Li: As long as the agent follows the same definition of what a prospect is, what it means when they're activated, how we move them between stages — you can do it. It's super brutal to build a catch-all skill that anticipates how people have their context fitted to the agents. But it's much easier to build a meta skill that just describes the concept, and then instructs the agent to figure it out, inspect its own environment, pull the relevant context into itself, and use that to build a bespoke skill.

Li: So how does the meta skill help organizations gain productivity?

Edmund: Just like how it helped us. Our agents get aligned. It removes the bigger part of the human alignment. Those PM meetings asking, “Hey, how do you get your emails out of the inbox?” or “Where should I check for the context on this client?” The meta skill teaches the agent to create a bespoke skill for itself, pulling the context in as needed and asking questions if it doesn't have an answer. The result is a skill that's aligned with the bigger picture but also usable out of the box.
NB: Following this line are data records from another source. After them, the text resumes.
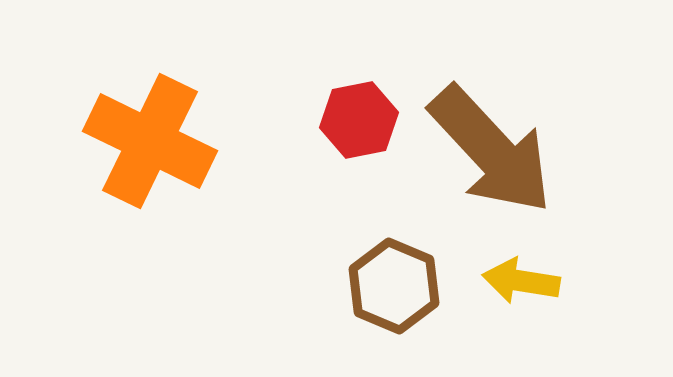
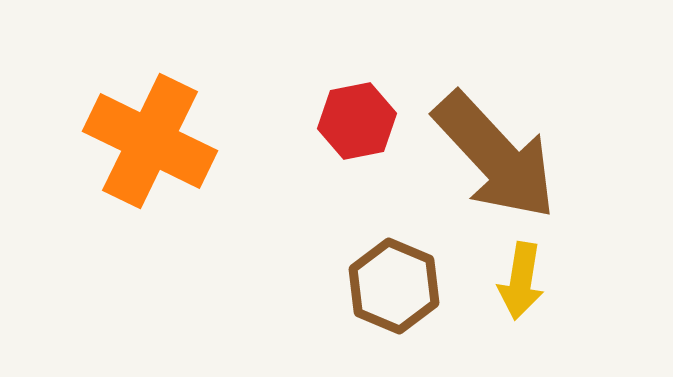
red hexagon: moved 2 px left, 1 px down
brown arrow: moved 4 px right, 6 px down
yellow arrow: rotated 90 degrees counterclockwise
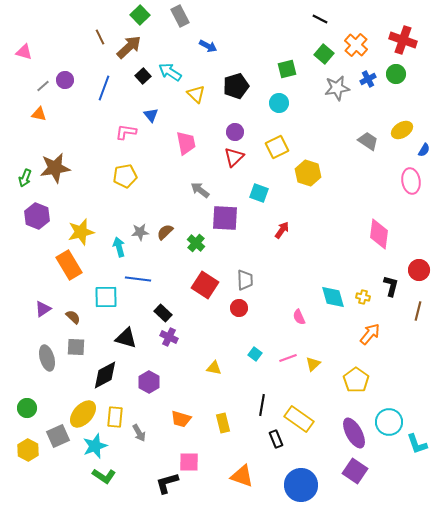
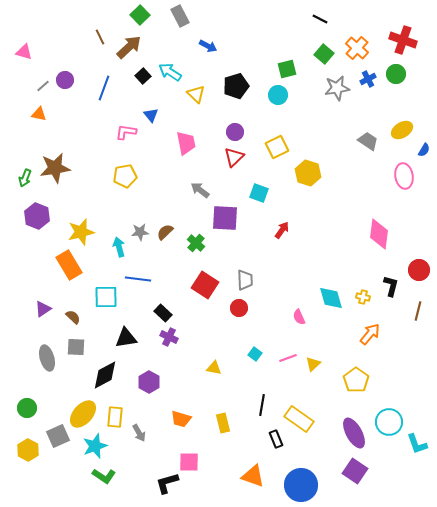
orange cross at (356, 45): moved 1 px right, 3 px down
cyan circle at (279, 103): moved 1 px left, 8 px up
pink ellipse at (411, 181): moved 7 px left, 5 px up
cyan diamond at (333, 297): moved 2 px left, 1 px down
black triangle at (126, 338): rotated 25 degrees counterclockwise
orange triangle at (242, 476): moved 11 px right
Edmund: And easier to maintain. If you need to change the definition of a client, or the definition of a stage of the client, just change the meta skill and tell everyone to reinstall it. That's the end of the story. Or if you change your own setup — if you're changing your own agent environment — you don't need to go back and change all your skills. You just reinstall the meta skill and everything is back to working.

Li: It's like if you were managing a sales team. It wouldn't actually matter where they went to click buttons to get information. It would matter that they're filling out the right fields in your CRM. It ultimately wouldn't matter if they were scribbling notes in a journal while talking to a prospect, versus using a call transcriber, versus typing notes into their notes app. What would matter is that the context then went into the correct place. A playbook that had a series of if-else statements saying “if you write in a journal, do this; if you use a call recorder, do this” — that would be preposterous. Unfortunately, that's how most skills work if you don't create a meta skill.

Edmund: And one interesting emergent property of this is that the agents can teach it to each other. This might be an interesting point to actually show this in practice. If the skill isn't a brittle, very bespoke skill — if it's generalizable, and it's a meta skill that has the inherent concept of a wizard to install itself baked in — then actually one agent can hold the other agent's hand through installing it.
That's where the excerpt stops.